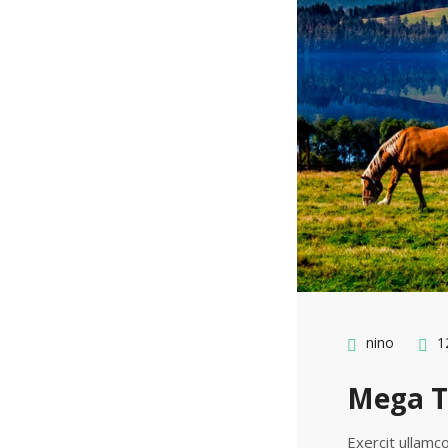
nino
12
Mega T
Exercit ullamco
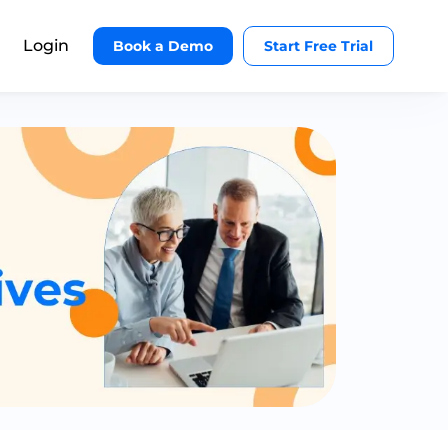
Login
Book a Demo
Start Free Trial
++++++++
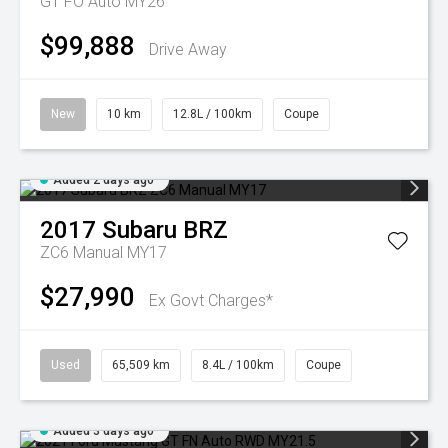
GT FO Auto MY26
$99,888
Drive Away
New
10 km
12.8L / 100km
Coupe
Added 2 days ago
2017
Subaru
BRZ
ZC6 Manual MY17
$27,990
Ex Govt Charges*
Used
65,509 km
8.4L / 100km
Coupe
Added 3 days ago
++++++++
**PROBLEM DETAILS**
The expected output is exactly the lines of the listing above between the line holding "12.8L / 100km" and the line holding "Added 3 days ago", inclusive.

**ANSWER FOR THE TASK**
12.8L / 100km
Coupe
Added 2 days ago
2017
Subaru
BRZ
ZC6 Manual MY17
$27,990
Ex Govt Charges*
Used
65,509 km
8.4L / 100km
Coupe
Added 3 days ago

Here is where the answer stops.